The Debate: Will Higgs strengthen corporate governance

One large investor believes the success of Higgs depends on whether it strengthens corporate governance. Michelle Perry says it requires better communication.

Higgs means better relations

By Colin Melvin

The Higgs review has had a significant impact on corporate governance in the UK. On publication, it sparked a lively and healthy debate on the role and effectiveness of non-executive directors, which was widened to include the nature of the relationship between companies and their shareholders.

However, the extent to which Higgs ‘works’ will depend on the success of its attempts to strengthen the framework for corporate governance in the UK. This framework, which is increasingly being emulated overseas, is for the most part based on self-regulation through the establishment and observance of the combined code’s best practice guidance.

A key feature is the process whereby companies either comply with best practice or explain to their shareholders as to why they do not. Prior to the Higgs review, it was considered that the ‘comply or explain’ process could be more effective. In particular, companies’ explanations for diverging from best practice were frequently unspecific or ‘boiler plate’ in nature, and investors lacked the resources and commitment to consider fully the reasons given for non-compliance.

For us to be confident that ‘Higgs is working’, companies and investors would need to address these deficiencies. We would also need evidence that companies are starting to respond to the changes made to the combined code consequent to the Higgs review, and to make use of the review’s excellent additional guidance, which appeared in its annexes.

On the current evidence, I think it is probably too soon to say that Higgs is working. Indeed, most companies’ statements of compliance or explanations in relation to the revised code are not required before early 2005.

Nevertheless, Higgs has had an impact in one important respect – there has been a clear increase in communication between companies and shareholders, which has gone beyond mere discussions of compliance.

It is through such improvements in communication that corporate governance must develop.

  • Colin Melvin is director of corporate governance at Hermes Pensions Management.

It’s all about communication
By Michelle Perry

The Higgs review was viewed by some as a panacea for all sins against high-quality corporate governance. Derek Higgs, however, never planned his findings to be the Holy Grail. He set out, and on the whole achieved, an overdue shake-up in corporate governance in the wake of a series of scandals that rocked the investor community the world over.

And just days before Higgs takes effect on 1 November, we can already see how company directors are heeding the new rules. But it may not be quite how the investor community envisaged.

Just last week, Barclays and WH Smith announced their chief executives officers would be stepping up to the chairman’s role.

Of the ‘comply or explain’ options, both companies choose to explain.

The original Higgs draft contained a provision stating that a chief executive should not go on to become chairman of the same company. After some hoo-ha a redrafted version of the code was finally released.

The redrafted code takes the same stance, but has expanded the provision, setting out the procedures (such as consultation with major shareholders) that a board should take, in the exceptional circumstance when it does decide the chief executive should subsequently become the chairman.
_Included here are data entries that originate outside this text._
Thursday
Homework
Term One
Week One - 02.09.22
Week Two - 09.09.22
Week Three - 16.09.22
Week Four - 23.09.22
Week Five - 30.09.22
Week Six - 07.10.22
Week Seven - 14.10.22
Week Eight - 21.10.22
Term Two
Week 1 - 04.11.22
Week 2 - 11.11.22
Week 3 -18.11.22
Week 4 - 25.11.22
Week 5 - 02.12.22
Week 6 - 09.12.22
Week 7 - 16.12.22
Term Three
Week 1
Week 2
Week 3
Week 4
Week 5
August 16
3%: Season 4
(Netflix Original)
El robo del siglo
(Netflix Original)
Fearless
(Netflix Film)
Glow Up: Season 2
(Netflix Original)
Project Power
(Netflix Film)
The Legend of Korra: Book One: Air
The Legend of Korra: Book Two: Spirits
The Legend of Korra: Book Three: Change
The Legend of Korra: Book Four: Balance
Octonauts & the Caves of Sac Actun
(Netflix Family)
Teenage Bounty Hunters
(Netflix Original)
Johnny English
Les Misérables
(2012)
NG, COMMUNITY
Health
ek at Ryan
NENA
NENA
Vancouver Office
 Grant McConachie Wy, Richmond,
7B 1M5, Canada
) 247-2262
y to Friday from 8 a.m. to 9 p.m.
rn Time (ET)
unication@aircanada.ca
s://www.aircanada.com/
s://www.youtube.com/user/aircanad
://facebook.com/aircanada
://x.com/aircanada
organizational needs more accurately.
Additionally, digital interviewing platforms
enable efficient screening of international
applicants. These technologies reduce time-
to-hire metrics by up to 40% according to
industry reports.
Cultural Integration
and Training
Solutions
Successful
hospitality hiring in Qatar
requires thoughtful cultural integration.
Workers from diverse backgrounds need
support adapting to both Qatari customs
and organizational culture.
Barclays said they had spoken with institutional shareholders about their decision, but that ultimately ‘it is a decision for the board’.

But investor groups still aren’t happy with the situation.

If the new code is to work effectively, the paths of communications must be revisited. Lobbying groups claim it’s not enough just to state you’re not going to comply, there’s got to be ‘a proper explanation’ that the man on the street understands.

Whether company directors like this notion or not, that’s the way it must be. If the ways and means of communicating information are not altered both parties, directors and investors, stand to lose. But if they work together to understand each other better then both will be winners. It’s all about communication you see.

  • Michelle Perry is features editor of Accountancy Age.